Looks like this piece of code runs when user log in but... session is empty. I do not want to play with Drupal session but want to save php session.

Comments

nevets’s picture

If you are really using Drupal 4.7 it would not work, hook_user_login() is new in Drupal 7

gosforth’s picture

, this is 7.x drupal

nevets’s picture

How are you testing to see if the value is set or not?

gosforth’s picture

on Xampp. I check it in both ways:

- see if there is something in xampp\tmp directory (where xampp stores sessions)
- print_r($_SESSION); or echo $_SESSION["something"]; in some test.php file

Both results gives nothing.
Possible Drupal stores session in another place?

Jaypan’s picture

Drupal stores sessions in the {sessions} table of the database, not as a file.

And calling the Drupal session outside of Drupal will not find the Drupal session.

gosforth’s picture

Hmm... complex interface for trivial thing. I hope it has some sense...
I see session is kept in 'session' field of session table.
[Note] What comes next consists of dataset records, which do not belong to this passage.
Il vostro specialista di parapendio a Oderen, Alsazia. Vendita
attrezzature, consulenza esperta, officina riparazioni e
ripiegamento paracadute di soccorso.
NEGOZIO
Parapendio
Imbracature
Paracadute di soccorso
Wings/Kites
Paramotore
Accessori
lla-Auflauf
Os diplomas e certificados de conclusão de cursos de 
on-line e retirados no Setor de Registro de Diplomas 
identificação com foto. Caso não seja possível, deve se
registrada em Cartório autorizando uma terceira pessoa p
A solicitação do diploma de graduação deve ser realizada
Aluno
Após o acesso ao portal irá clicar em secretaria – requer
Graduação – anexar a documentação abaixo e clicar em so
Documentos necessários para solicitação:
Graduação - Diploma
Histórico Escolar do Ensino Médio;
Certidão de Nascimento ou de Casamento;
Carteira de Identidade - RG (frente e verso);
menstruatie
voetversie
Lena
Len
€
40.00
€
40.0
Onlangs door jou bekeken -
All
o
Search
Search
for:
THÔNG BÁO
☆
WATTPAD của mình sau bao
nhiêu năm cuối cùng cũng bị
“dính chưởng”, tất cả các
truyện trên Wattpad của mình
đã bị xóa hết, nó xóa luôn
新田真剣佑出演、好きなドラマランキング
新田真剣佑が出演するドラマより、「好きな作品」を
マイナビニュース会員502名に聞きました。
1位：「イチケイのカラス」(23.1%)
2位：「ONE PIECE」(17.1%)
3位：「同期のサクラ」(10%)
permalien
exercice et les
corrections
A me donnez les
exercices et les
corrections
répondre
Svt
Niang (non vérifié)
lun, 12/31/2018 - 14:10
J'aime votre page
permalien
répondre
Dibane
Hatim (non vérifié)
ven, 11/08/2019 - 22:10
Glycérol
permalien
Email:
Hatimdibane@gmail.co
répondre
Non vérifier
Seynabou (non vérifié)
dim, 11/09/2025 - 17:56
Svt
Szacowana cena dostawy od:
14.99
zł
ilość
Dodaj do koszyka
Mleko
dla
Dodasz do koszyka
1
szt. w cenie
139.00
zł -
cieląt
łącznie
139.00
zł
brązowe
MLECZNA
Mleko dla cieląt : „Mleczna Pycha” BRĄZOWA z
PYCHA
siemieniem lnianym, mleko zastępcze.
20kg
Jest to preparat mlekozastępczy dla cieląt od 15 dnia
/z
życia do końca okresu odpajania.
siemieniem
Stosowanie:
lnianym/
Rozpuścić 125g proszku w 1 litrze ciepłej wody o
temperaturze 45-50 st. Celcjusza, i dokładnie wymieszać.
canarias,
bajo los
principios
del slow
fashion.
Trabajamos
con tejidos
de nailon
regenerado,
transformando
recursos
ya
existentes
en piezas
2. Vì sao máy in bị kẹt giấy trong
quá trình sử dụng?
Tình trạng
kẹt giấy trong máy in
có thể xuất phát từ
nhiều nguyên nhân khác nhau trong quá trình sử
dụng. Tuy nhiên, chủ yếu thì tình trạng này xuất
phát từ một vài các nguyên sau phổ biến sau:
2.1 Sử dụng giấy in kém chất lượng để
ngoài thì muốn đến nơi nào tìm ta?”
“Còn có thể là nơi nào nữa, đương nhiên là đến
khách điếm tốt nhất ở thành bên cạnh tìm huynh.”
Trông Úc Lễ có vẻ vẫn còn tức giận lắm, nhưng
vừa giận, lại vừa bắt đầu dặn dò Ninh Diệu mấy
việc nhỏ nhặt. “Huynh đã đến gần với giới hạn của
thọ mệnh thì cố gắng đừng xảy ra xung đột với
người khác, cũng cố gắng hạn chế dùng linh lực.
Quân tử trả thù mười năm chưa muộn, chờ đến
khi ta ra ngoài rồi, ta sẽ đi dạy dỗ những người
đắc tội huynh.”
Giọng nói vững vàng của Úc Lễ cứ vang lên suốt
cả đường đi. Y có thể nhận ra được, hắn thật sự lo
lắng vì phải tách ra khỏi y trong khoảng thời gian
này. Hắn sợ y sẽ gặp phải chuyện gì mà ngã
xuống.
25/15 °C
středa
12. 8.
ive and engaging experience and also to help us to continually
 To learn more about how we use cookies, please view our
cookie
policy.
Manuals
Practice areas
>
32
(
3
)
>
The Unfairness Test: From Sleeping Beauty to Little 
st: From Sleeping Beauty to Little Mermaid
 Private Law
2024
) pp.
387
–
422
How to read it outside drupal (avoiding building sql interface and parser)?

gosforth’s picture

<?php
define('DRUPAL_ROOT', 'D:\\xampp\\htdocs\\drupal');
$base_url = 'http://127.0.0.1/drupal'; // THIS IS IMPORTANT
require_once DRUPAL_ROOT . '/includes/bootstrap.inc';
drupal_bootstrap(DRUPAL_BOOTSTRAP_FULL);
global $user;

//echo $user->uid;

echo "<pre>";

print_r($user);

Object 'session' has all logged in user sessions separated by ';'

Works but I do not like it at all - Drupal should just keep sessions as php keeps them.

Jaypan’s picture

Drupal's sessions are more secure, and easier to operate on within the Drupal environment.

You're trying to do stuff outside Drupal - that's where your issues are coming from. It's better to build stuff within Drupal than it is to build external stuff calling Drupal.

Jaypan’s picture

It's safe to use the Drupal session, however you should add a prefix to it for namespacing purposes. I usually use the module name:

$_SESSION['mymodule']['somekey'] = 'some value';

This will be available in other parts of your code.

gosforth’s picture

...does some magical tricks with sessions for some reason in modules and that is why PHP syntax to create session $_SESSION['session'] = "value" will never work.
Tried everything. Save path is correct, is writable, any other script in same directory save session but not Drupal module.

nevets’s picture

That only works within the Drupal environment, for example a module or theme.